This hole ain’t gonna smurf itself!
continues to smurf the smurf outta that hole
do not smurf the hole
smurfing intensifies
Well, I’m tired of waiting to smurf my smurfing smurf into smurfette
101 Smurfs, one of them a woman. There’s either a lot of gay smurfing going on, or it’s the hole.
(Incidentally, did you ever notice that no matter how many new Smurf characters they added, there were always 101 Smurfs? I’m not suggesting they practised ritual sacrifice to keep their numbers at a specific level. I’m just saying it was 101 before Smurfette and Baby and 101 after Smurfette and Baby.)

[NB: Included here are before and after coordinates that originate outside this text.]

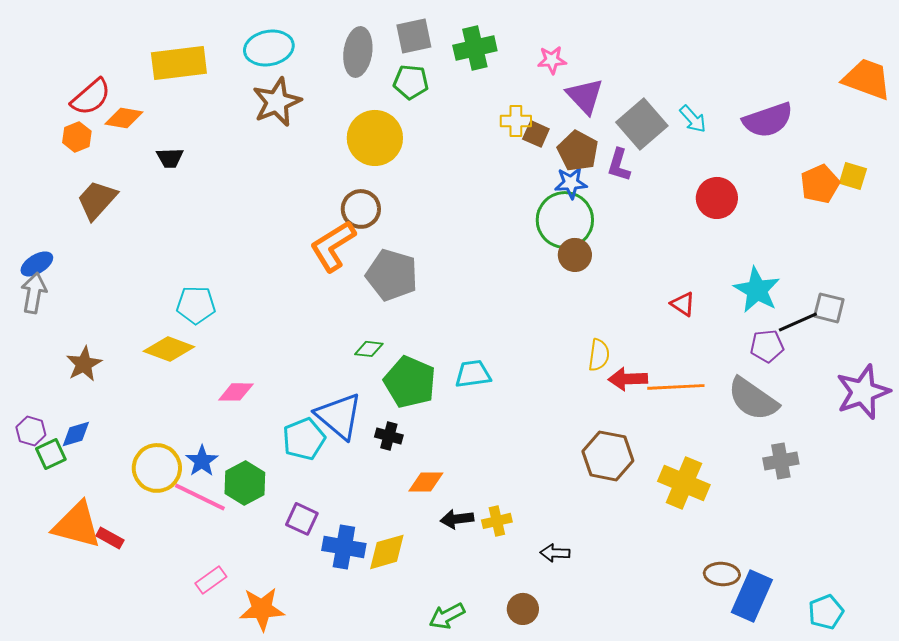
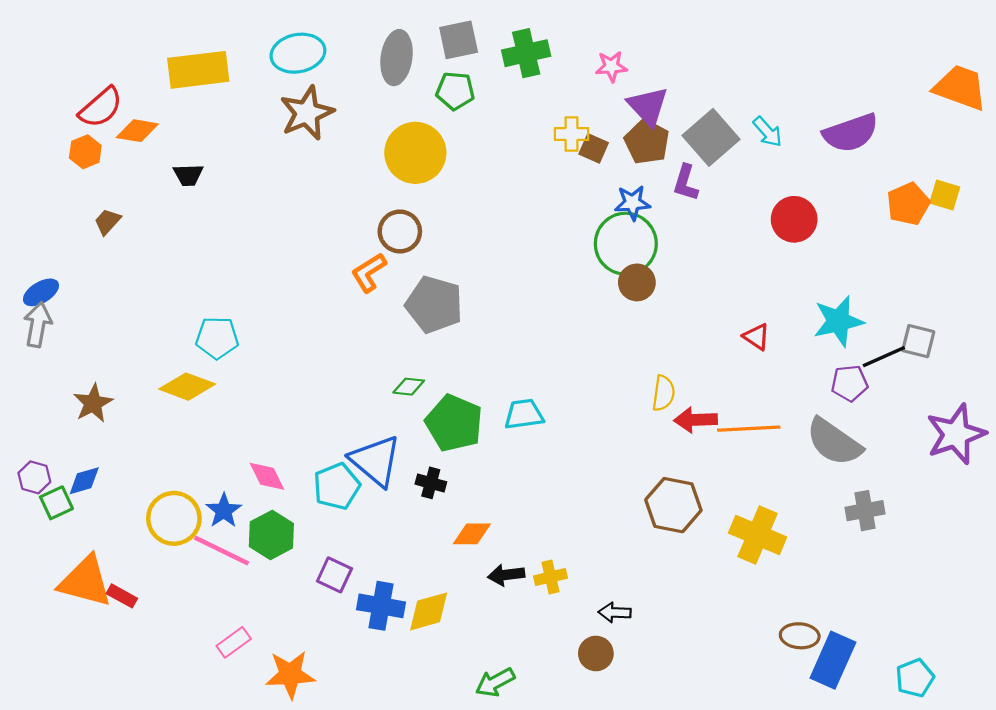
brown pentagon: (578, 151) -> (647, 142), moved
brown trapezoid: (97, 200) -> (107, 222), size x0.6
orange L-shape: (333, 246) -> (369, 272), size x0.7
cyan star: (757, 290) -> (838, 321), turned 30
pink diamond: (236, 392) -> (267, 476), moved, turned 63
brown circle: (523, 609) -> (596, 653), moved

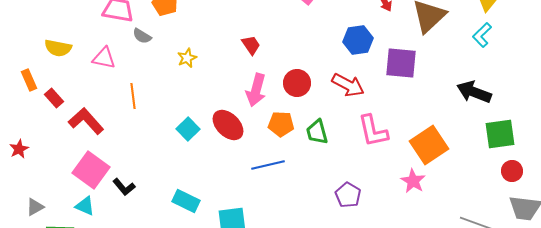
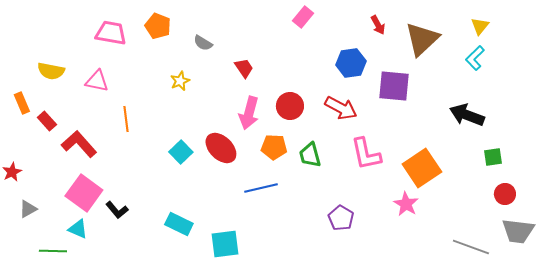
gray semicircle: (142, 36) -> (203, 43), moved
green square: (500, 134) -> (493, 157), size x0.6
gray triangle: (35, 207) -> (28, 209), moved

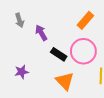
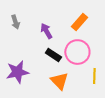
purple arrow: (41, 33) -> (46, 31), moved
purple star: (22, 72) -> (17, 72), size x1.6

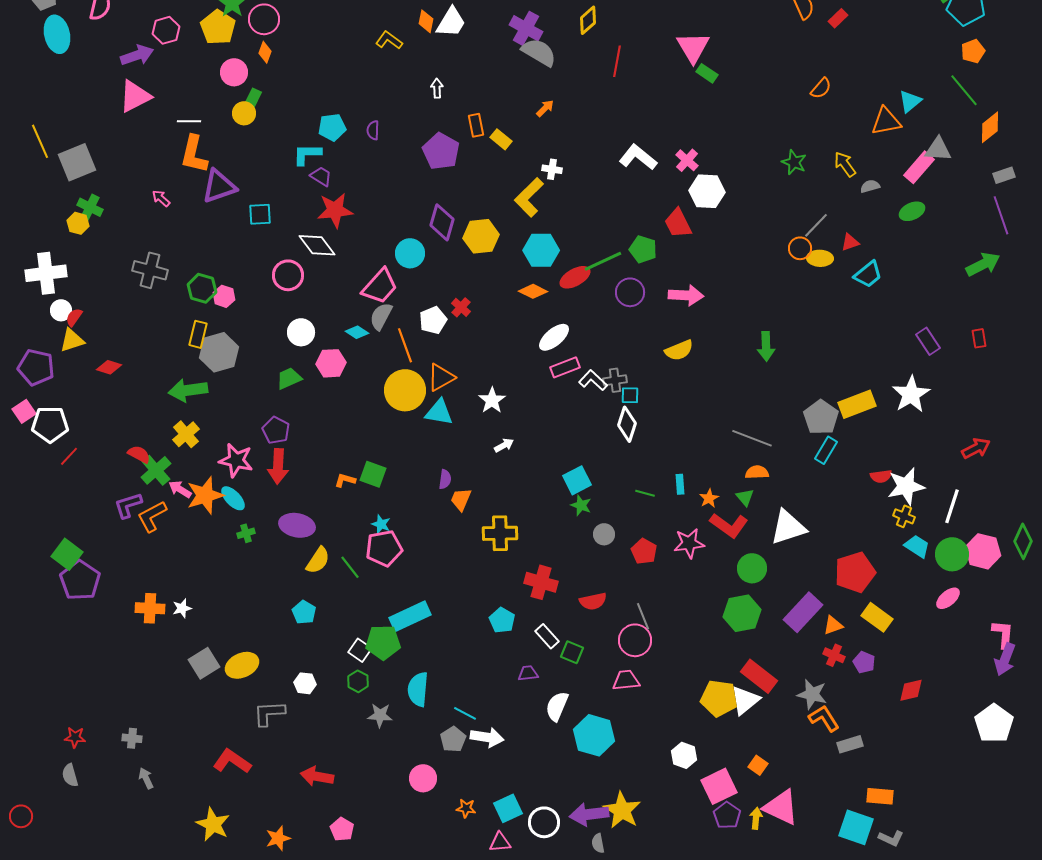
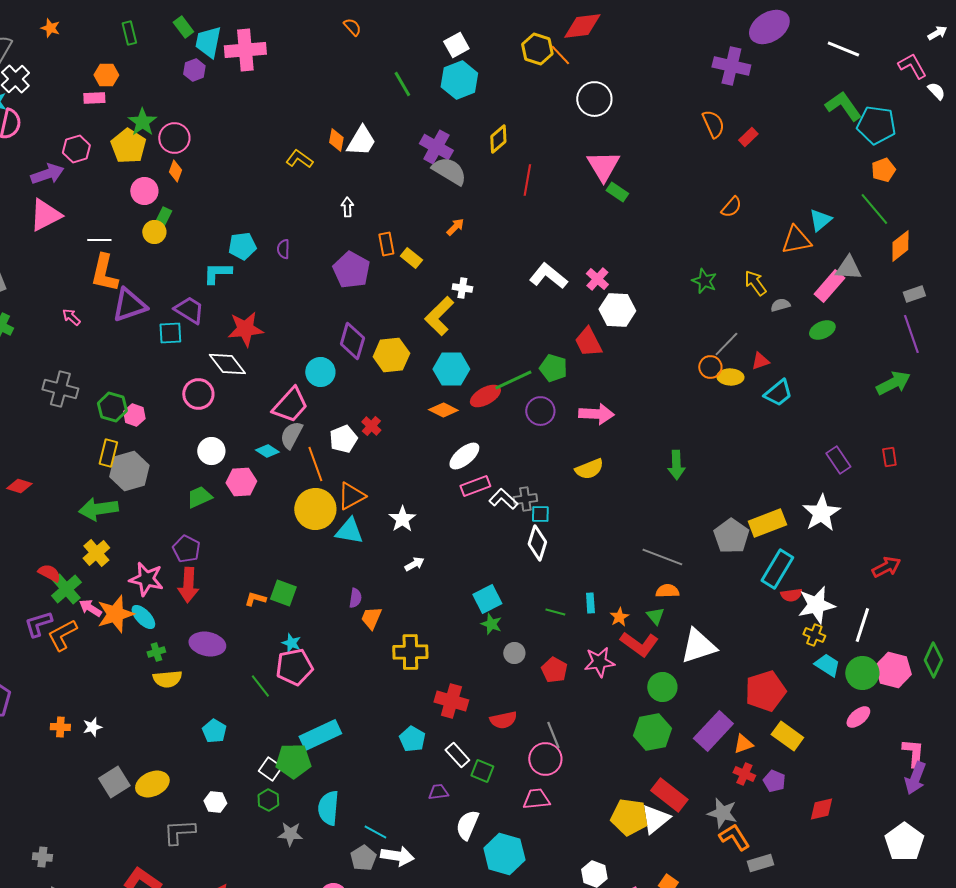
purple trapezoid: (321, 176) -> (189, 310), moved, size x1.4
cyan rectangle: (826, 450) -> (777, 569), moved, size x1.4
yellow semicircle: (318, 560) -> (167, 679), moved, turned 52
orange cross: (150, 608) -> (60, 727), size x0.7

They have a tesseract for that. Which makes sense when you think about it, what with their entire village being near only a single human habitation, and that being a wizard.

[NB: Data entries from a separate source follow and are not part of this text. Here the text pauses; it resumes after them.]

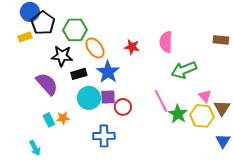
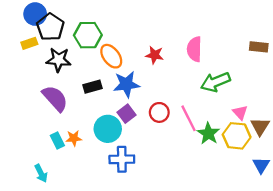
black star: (62, 56) -> (59, 60), moved
blue star: (108, 72) -> (126, 84), turned 30
purple square: (108, 97) -> (126, 114), turned -35
cyan circle: (89, 98) -> (108, 129), moved
red circle: (123, 107) -> (159, 112), moved

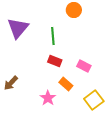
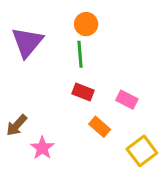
orange circle: (74, 10) -> (86, 24), moved
pink star: (48, 98) -> (42, 148), moved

A wizard who could not decide whether he wanted to eat the Smurfs or turn them into gold. I mean they must taste really good if he was torn like that.
In the comic at least, a smurf is the last ingredient Gargamel needs to make a philosopher’s stone.
I’m pretty sure they were not clear on that in the cartoon (at least in the U.S.) and I would support that by saying that they had to change Harry Potter and the Philosopher’s Stone to Harry Potter and the Sorcerer’s Stone in the U.S. because they thought American kids wouldn’t understand.
That makes it worse though… either eat them or give himself the god-like powers of the philosopher’s stone which includes transmuting anything into gold. And he can’t decide.
Makes me wonder if the whole universe of smurfdom is just Gargamel tripping on shrooms he picked and ate, then started seeing the rest as houses.
She’s into dvda smurfing. So the wait is four times shorter than you think
Those smurfs sure do smurf like smurfs!